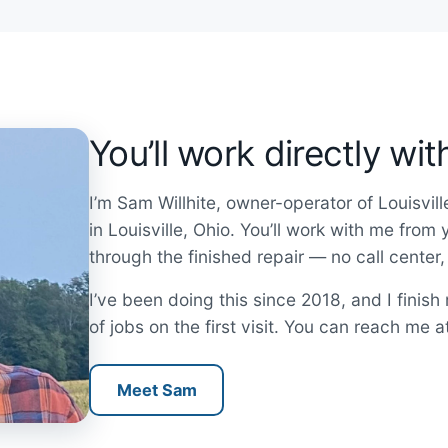
You’ll work directly wi
I’m Sam Willhite, owner-operator of Louisvil
in Louisville, Ohio. You’ll work with me from
through the finished repair — no call center
I’ve been doing this since 2018, and I finis
of jobs on the first visit. You can reach me 
Meet Sam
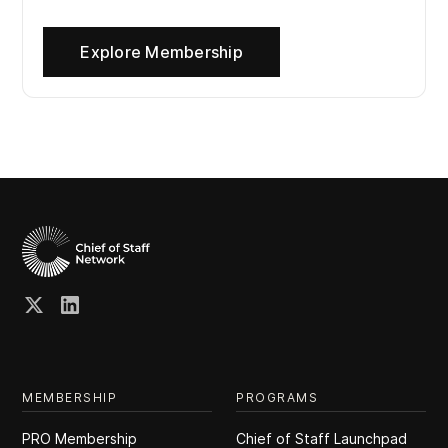
Explore Membership
MEMBERSHIP
PROGRAMS
PRO Membership
Chief of Staff Launchpad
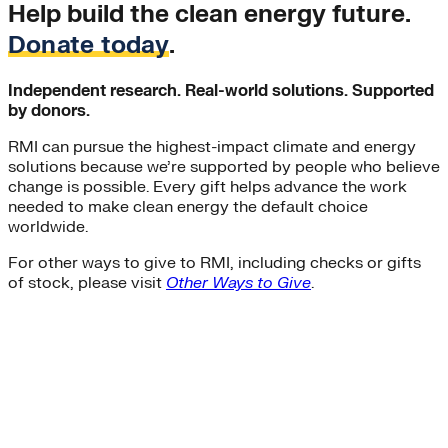
Help build the clean energy future.
Donate today
.
Independent research. Real-world solutions. Supported
by donors.
RMI can pursue the highest-impact climate and energy
solutions because we’re supported by people who believe
change is possible. Every gift helps advance the work
needed to make clean energy the default choice
worldwide.
For other ways to give to RMI, including checks or gifts
of stock, please visit
Other Ways to Give
.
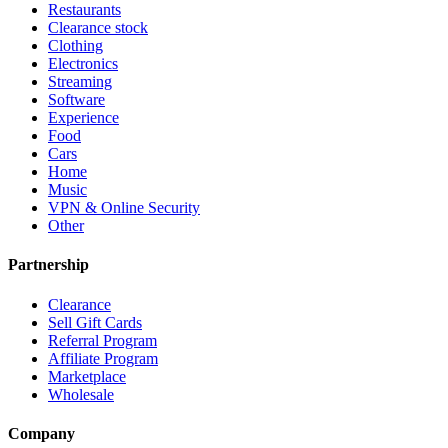
Restaurants
Clearance stock
Clothing
Electronics
Streaming
Software
Experience
Food
Cars
Home
Music
VPN & Online Security
Other
Partnership
Clearance
Sell Gift Cards
Referral Program
Affiliate Program
Marketplace
Wholesale
Company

# WHAT THIS TASK INVOLVES:
Extract every line of the records above that contains the word "stock".

# EXERCISE ANSWER:
of stock, please visit
Clearance stock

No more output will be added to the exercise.